The configureAsterSpark script generated the installation/configuration script AsterSpark_queen_host_name_queen.sh, which installs and configures the files that allow Aster Database nodes to use the RunOnSpark function to query the Hadoop/Spark cluster.
The AsterSpark_queen_host_name_hadoop.sh is idempotent: rerunning it does not duplicate previous work. If an item to create or copy already exists, the script reports this fact and continues.
-
On the queen node, run the script:
./AsterSpark_queen_host_name_queen.sh
The script:- Gives Aster Database vworkers OpenSSH access to the Hadoop Spark name node.
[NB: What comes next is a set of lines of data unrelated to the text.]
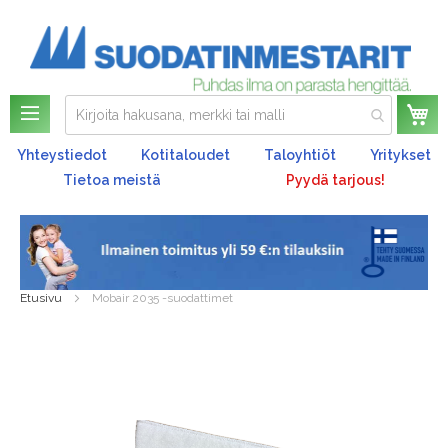
Os
Yhteystiedot
Kotitaloudet
Taloyhtiöt
Yritykset
Tietoa meistä
Pyydä tarjous!
Etusivu
Mobair 2035 -suodattimet
Skip
to
the
end
of
the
The vworkers run RunOnSpark queries as the user extensibility. To secure the IDENTITYFILE, the script transfers its ownership to the user extensibility. The permission settings of the IDENTITYFILE limit access to its owner.
- Copies Hadoop configuration files from the Hadoop Spark name node to the vworkers.
- If necessary, copies the Hadoop jar files from the Hadoop Spark name node to the vworkers.
Hadoop Distribution Hadoop jar files in sqlh-supplied directory HDP2.3 /home/beehive/partner/hadoop/HDP2.3 HDP2.1 /home/beehive/partner/hadoop/HDP2.1 HDP1.3.2 /home/beehive/partner/hadoop/HDP1.3.2 This step is unnecessary for HDP Hadoop distros supported by Aster SQL-H, which provides the required Hadoop jar files.
- Copies Spark client files from the Hadoop Spark name node to the vworkers.
- Copies Spark client configuration from the Hadoop Spark name node to the vworkers.
- Creates four spark.config identifiers.
Hortonworks and Cloudera Spark can use all four spark.config identifiers in RunOnSpark queries.
- Installs RunOnSpark.zip.
- Tests the four spark.config identifiers on a schema that it creates and populates (and after the test, drops that schema).
- Gives Aster Database vworkers OpenSSH access to the Hadoop Spark name node.